MJ: Points for the Snoop reference.
Z: This is perhaps the greatest example of O’Neal giving Prince a “fuck you” and trying to out-Morris Morris Day. To that end, I actually hear “Fishnet” (1987) here as much as “Nasty,” right down to the smooth talkin’ intro and the patented Jam/Lewis synth accents.
MJ: Remember that Alexander was the original lead singer of The Time, so yeah, there might’ve been some F.U. involved. That said, “Fishnet” was a Jam/Lewis production that came out maybe three months after “Fake.” I think I just invalidated my own argument.
: Were details on the Prince split ever detailed? My guess is that he refused to be Prince’s
bitch. But I can’t help but wonder what an O’Neal-fronted Time would have sounded like.
MJ: Not really. There’s two theories about why Alexander didn’t make the cut:
1) Alexander asked for too much money.
2) Prince found Alexander “too black.”
Either is plausible, I suppose.

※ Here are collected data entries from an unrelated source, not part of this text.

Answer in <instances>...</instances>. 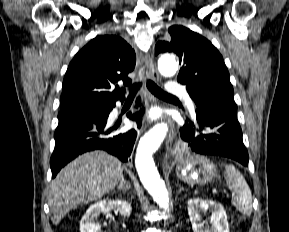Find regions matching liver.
<instances>
[{"label": "liver", "instance_id": "6515ba94", "mask_svg": "<svg viewBox=\"0 0 289 232\" xmlns=\"http://www.w3.org/2000/svg\"><path fill=\"white\" fill-rule=\"evenodd\" d=\"M122 176V163L105 152L77 157L51 183L48 203L52 222L58 224L70 210L108 194Z\"/></svg>", "mask_w": 289, "mask_h": 232}]
</instances>
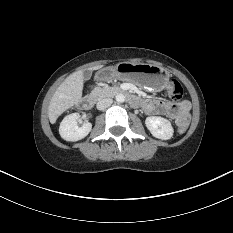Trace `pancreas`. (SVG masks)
Masks as SVG:
<instances>
[{
  "label": "pancreas",
  "instance_id": "1",
  "mask_svg": "<svg viewBox=\"0 0 233 233\" xmlns=\"http://www.w3.org/2000/svg\"><path fill=\"white\" fill-rule=\"evenodd\" d=\"M119 91L120 89L118 87H96L92 90L91 95L96 98L111 97Z\"/></svg>",
  "mask_w": 233,
  "mask_h": 233
}]
</instances>
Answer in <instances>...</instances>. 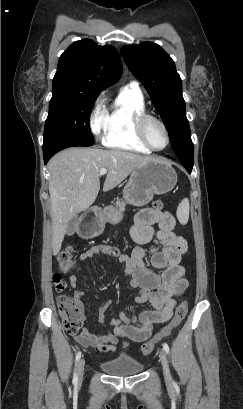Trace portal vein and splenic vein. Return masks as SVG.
Listing matches in <instances>:
<instances>
[{
    "instance_id": "1",
    "label": "portal vein and splenic vein",
    "mask_w": 243,
    "mask_h": 409,
    "mask_svg": "<svg viewBox=\"0 0 243 409\" xmlns=\"http://www.w3.org/2000/svg\"><path fill=\"white\" fill-rule=\"evenodd\" d=\"M107 173V169L106 168H102V169H100V171H99V175H104V174H106Z\"/></svg>"
}]
</instances>
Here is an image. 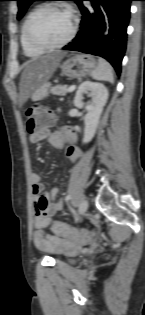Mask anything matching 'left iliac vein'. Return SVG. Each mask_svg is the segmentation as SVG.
Listing matches in <instances>:
<instances>
[{"instance_id":"4c4485c4","label":"left iliac vein","mask_w":145,"mask_h":315,"mask_svg":"<svg viewBox=\"0 0 145 315\" xmlns=\"http://www.w3.org/2000/svg\"><path fill=\"white\" fill-rule=\"evenodd\" d=\"M87 209H88V201L82 200L79 204V207H78V214L80 216L84 215L86 213Z\"/></svg>"}]
</instances>
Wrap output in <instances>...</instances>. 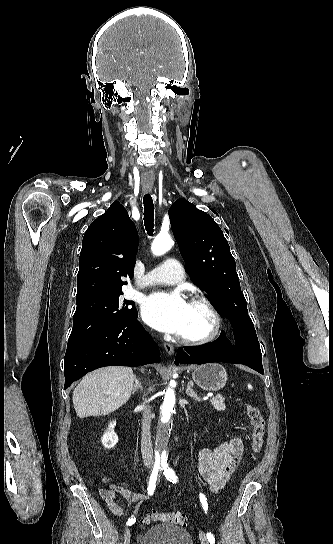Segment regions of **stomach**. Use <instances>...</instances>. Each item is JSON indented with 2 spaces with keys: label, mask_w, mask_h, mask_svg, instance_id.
<instances>
[{
  "label": "stomach",
  "mask_w": 333,
  "mask_h": 544,
  "mask_svg": "<svg viewBox=\"0 0 333 544\" xmlns=\"http://www.w3.org/2000/svg\"><path fill=\"white\" fill-rule=\"evenodd\" d=\"M192 378L202 389L218 391L225 386L227 373L225 368L218 363H206L194 369Z\"/></svg>",
  "instance_id": "obj_1"
}]
</instances>
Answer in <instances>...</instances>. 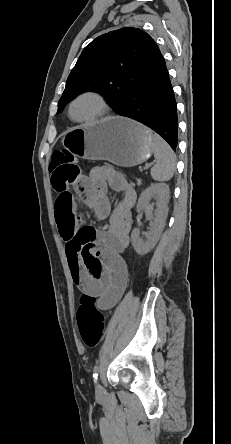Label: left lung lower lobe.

And maybe (most likely?) it’s a combination of both.
With Alexander in front instead of Morris, they would’ve lost some of the camp fun factor they had, but they might also have been extra funky and blown Prince clear off the stage more often than not. Alexander had some lungs on him, man.
Z: Yeah, I mean I love Morris Day, but it’s all about the image/performance; O’Neal definitely has a higher level of vocal talent.
The theory of an Alexander O’Neal-fronted Time being ‘extra funky and blow[ing] Prince clear off the stage” is an interesting one, especially given that this was often the case when on the Triple Threat tour in 1982-1983, when the Time (with Jam and Lewis still in tow) opened for the Revolution and upstaged them more often than not.
MJ: Anything else we’d like to add to this conversation?
*JG: Jeff Giles, not Johnny Gill. My, my, my!!!